What is a Dental Crown?
Dental crowns are tooth-shaped caps or a tooth cap that is placed atop damaged teeth. They restore the tooth’s shape, size, strength, and appearance. A tooth crown can be made out of metals, porcelain, ceramics, and resin. Usually, they do not require special care other than regular good oral hygiene.
The different reasons for needing a dental crown include protecting a weak tooth from breaking or keeping the weak tooth together if parts of it are cracked, restoring a broken tooth or a severely worn down tooth, covering and supporting a tooth with a large filling and an insubstantial segment of the tooth remaining, holding a dental bridge in place, covering misshapen or severely discolored teeth, covering dental implants, and covering a tooth that has been treated with a root canal.
Types of dental crowns
Metal
Crowns can be made of different metals including gold, palladium, nickel, and chromium. A metal dental crown lasts the longest in terms of wear down and only requires a small amount of the tooth to be removed. They can withstand biting and chewing forces. The metallic color is the main drawback of this type of crown. They are a good choice for molars that are not visible.
Porcelain-fused-to-metal
An advantage of this type of crown is it can be matched to the natural color of the teeth that are adjacent to the crown. Sometimes, the metal under the crown’s porcelain cap appears as a dark line. Another disadvantage of the porcelain-fused-to-metal crown is the possibility of the crown’s porcelain portion breaking off and the crown wearing down the teeth opposite it. These crowns can be an excellent choice for front or back teeth.
All-resin
These crowns are usually less expensive than other crown types. They do wear down over time and are more likely to break than porcelain-fused-to-metal crowns.
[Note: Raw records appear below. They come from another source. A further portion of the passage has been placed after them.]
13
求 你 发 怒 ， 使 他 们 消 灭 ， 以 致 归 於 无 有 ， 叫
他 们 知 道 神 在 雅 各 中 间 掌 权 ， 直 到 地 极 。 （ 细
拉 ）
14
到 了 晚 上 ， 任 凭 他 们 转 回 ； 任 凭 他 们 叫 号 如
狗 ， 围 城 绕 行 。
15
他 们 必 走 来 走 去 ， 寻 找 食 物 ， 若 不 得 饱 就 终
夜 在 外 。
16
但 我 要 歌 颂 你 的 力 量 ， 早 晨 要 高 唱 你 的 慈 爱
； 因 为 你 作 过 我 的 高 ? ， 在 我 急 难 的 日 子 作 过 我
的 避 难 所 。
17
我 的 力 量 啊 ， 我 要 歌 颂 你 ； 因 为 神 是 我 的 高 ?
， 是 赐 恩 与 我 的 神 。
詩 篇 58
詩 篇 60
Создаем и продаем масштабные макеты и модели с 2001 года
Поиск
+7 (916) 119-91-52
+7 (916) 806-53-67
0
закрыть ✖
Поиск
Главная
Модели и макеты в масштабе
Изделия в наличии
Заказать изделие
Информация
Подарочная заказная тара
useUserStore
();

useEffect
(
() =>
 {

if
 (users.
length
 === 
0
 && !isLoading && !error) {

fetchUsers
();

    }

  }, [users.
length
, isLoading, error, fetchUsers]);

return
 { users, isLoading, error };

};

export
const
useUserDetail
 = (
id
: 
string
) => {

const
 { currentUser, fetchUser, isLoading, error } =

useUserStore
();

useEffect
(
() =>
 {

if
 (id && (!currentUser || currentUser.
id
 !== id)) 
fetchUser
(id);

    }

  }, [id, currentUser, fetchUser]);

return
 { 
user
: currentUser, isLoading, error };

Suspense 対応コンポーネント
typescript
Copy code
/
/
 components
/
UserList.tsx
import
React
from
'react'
All-ceramic or all-porcelain
These types of crowns provide the best natural color match compared to other crown types and are effective if you are allergic to metal. However, a ceramic or porcelain dental crown is not as strong as a porcelain-fused-to-metal crown. They can also wear down the teeth opposite them more than metal or resin crowns. All-ceramic is a good choice for a dental crown in front teeth.
Pressed ceramic
These crowns have a hard inner core. They replace the metal liner that is used in the all-ceramic crown-making process. They are capped with porcelain which provides the best natural color match and are more long-lasting than an all-porcelain crown.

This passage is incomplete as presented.